### WORK REQUIRED
When a line in the data below includes "Find", count it; then give only the total.

Data entries:
------

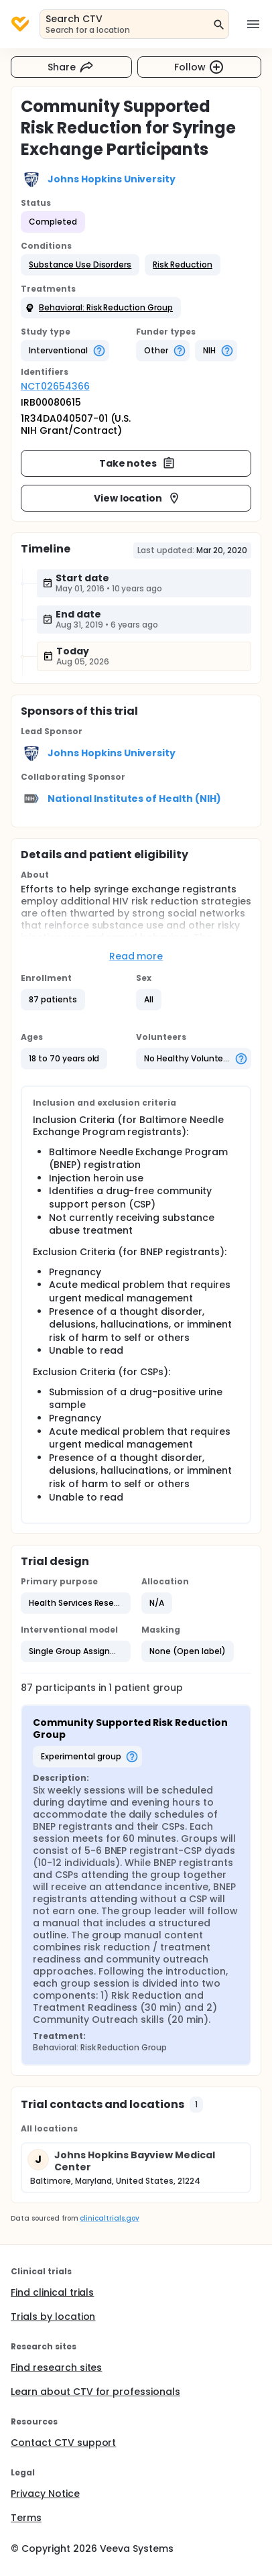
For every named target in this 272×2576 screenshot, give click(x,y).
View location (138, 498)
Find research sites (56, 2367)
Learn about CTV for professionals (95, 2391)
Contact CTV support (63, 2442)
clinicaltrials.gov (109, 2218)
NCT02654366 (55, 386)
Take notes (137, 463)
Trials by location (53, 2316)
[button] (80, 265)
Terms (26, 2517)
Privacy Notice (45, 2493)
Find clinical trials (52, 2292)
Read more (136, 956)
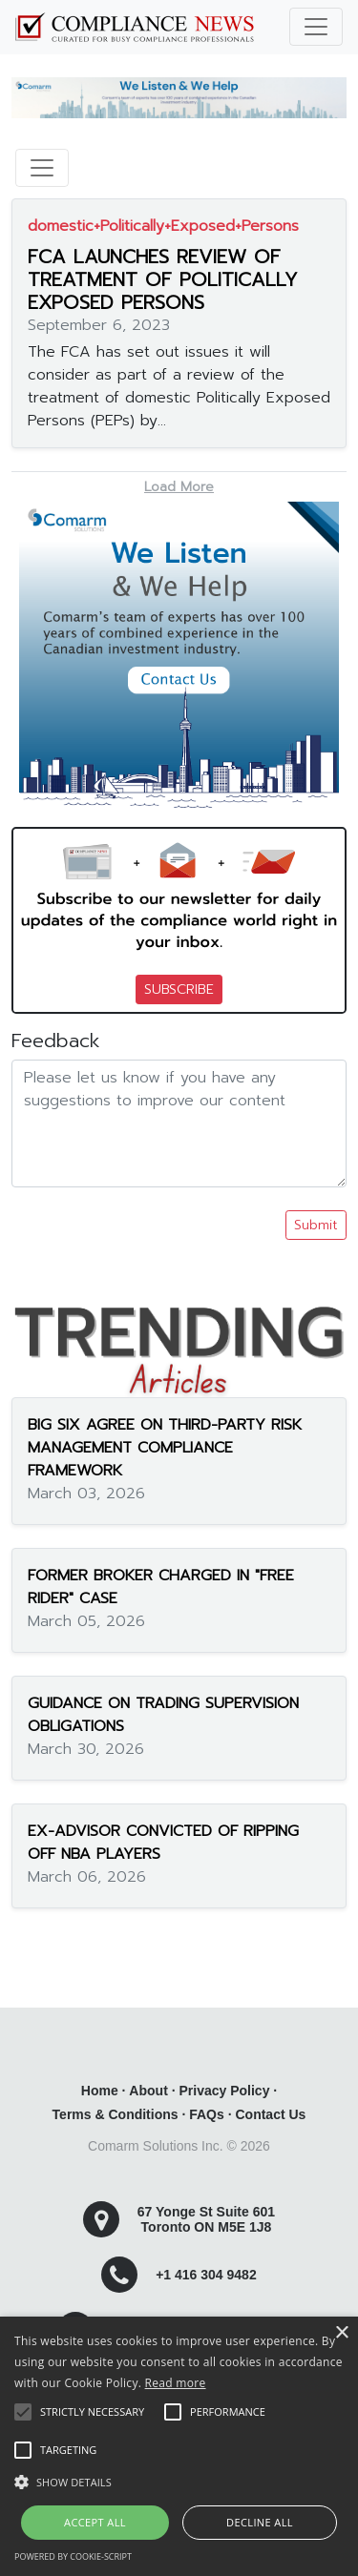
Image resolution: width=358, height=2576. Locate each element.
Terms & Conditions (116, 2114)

------

### EXERCISE ANSWER
2